Without the pictures, output all of the data exactly.

Collected data:
:::
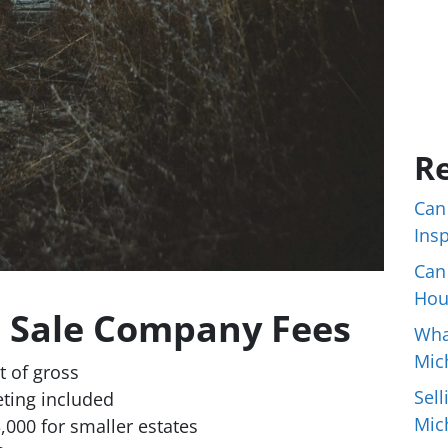
Re
Can
Ins
Can
Hou
e Sale Company Fees
Wha
Mic
 of gross
Sell
eting included
Mic
000 for smaller estates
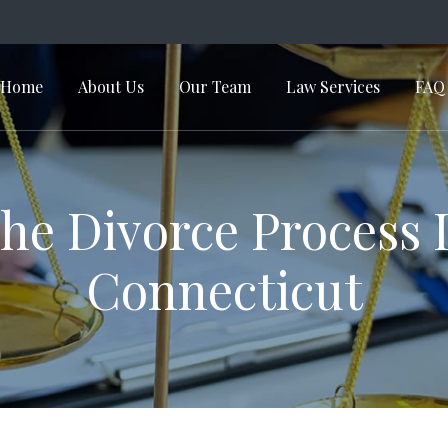
Home
About Us
Our Team
Law Services
FAQ
in Navigation
he Divorce Process 
Connecticut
:::
◆ Solution for this task
Re
Can
Ins
Can
Hou
e Sale Company Fees
Wha
Mic
 of gross
Sell
eting included
Mic
000 for smaller estates
Home
About Us
Our Team
Law Services
FAQ
in Navigation
he Divorce Process 
Connecticut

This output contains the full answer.